OK, var_dump worked. Here are the results for $path and $directory_regex:

string(67) "/Volumes/UFV_FILES/UFV-ASMN-1946/1946/1946-01-09/1946-01-09-001.tif"
string(18) "\#/1946\-01\-09/\#"
string(67) "/Volumes/UFV_FILES/UFV-ASMN-1946/1946/1946-01-09/1946-01-09-001.tif"
string(18) "\#/1946\-01\-16/\#"
[etc]
bondjimbond commented 2 years ago

So based on this error: Delimiter must not be alphanumeric or backslash, is MIK interpreting the backslash that is added by the regex function as a delimiter rather than as an escape character?

bondjimbond commented 2 years ago

The last time I sued CsvNewspapers it worked -- wondering if the problem comes from a commit between then and now?

I see there's a commit that affects the directory path here: https://github.com/MarcusBarnes/mik/commit/47884d71ad16c44a4dbbbc98cf58edd0879cdc55#diff-35c8aa40361be605efe8d8fa1a65bf7affad5853bfa9e003c5d318196b7f4f8c

Wondering if that might be the cause..

bondjimbond commented 2 years ago

No -- tried reverting that file to the older state, continuing to get the same error.

I also tried rewriting the .ini file from scratch, no change.

bondjimbond commented 2 years ago

The problem has to be here, right? "directory_regex":"\\#1946\\-01\\-09\\#"

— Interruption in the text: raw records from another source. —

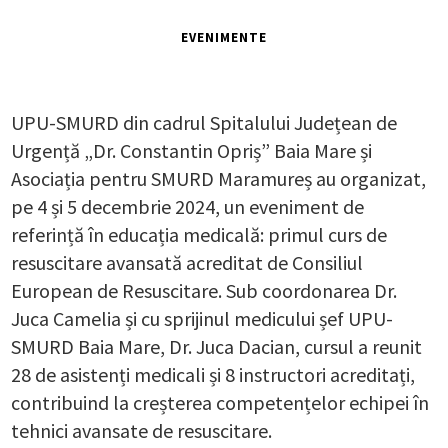
EVENIMENTE
UPU-SMURD din cadrul Spitalului Județean de
Urgență „Dr. Constantin Opriș” Baia Mare și
Asociația pentru SMURD Maramureș au organizat,
pe 4 și 5 decembrie 2024, un eveniment de
referință în educația medicală: primul curs de
resuscitare avansată acreditat de Consiliul
European de Resuscitare. Sub coordonarea Dr.
Juca Camelia și cu sprijinul medicului șef UPU-
SMURD Baia Mare, Dr. Juca Dacian, cursul a reunit
28 de asistenți medicali și 8 instructori acreditați,
contribuind la creșterea competențelor echipei în
tehnici avansate de resuscitare.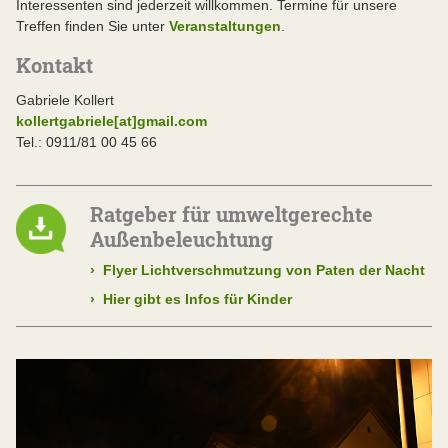
Interessenten sind jederzeit willkommen. Termine für unsere
Treffen finden Sie unter
Veranstaltungen
.
Kontakt
Gabriele Kollert
kollertgabriele[at]gmail.com
Tel.: 0911/81 00 45 66
Ratgeber für umweltgerechte
Außenbeleuchtung
›
Flyer Lichtverschmutzung von Paten der Nacht
›
Hier gibt es Infos für Kinder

I added a before-and-after var_dump to see what happens to the $directory_regex variable here:

        $directory_regex = '#' . DIRECTORY_SEPARATOR . $issue_directory . DIRECTORY_SEPARATOR . '#';
var_dump($directory_regex);
        $directory_regex = preg_quote($directory_regex);
var_dump($directory_regex);

and this is what I see:

string(14) "#/1946-12-11/#"
string(18) "\#/1946\-12\-11/\#"
string(14) "#/1946-12-18/#"
string(18) "\#/1946\-12\-18/\#"

While in mik.log the backslash -- which is intended to escape the hyphen -- is doubled up. So it looks like the escaping happens twice somehow, which is probably the cause of this problem.

bondjimbond commented 2 years ago

SUCCESS

I removed the preg_quote line, and now MIK runs successfully.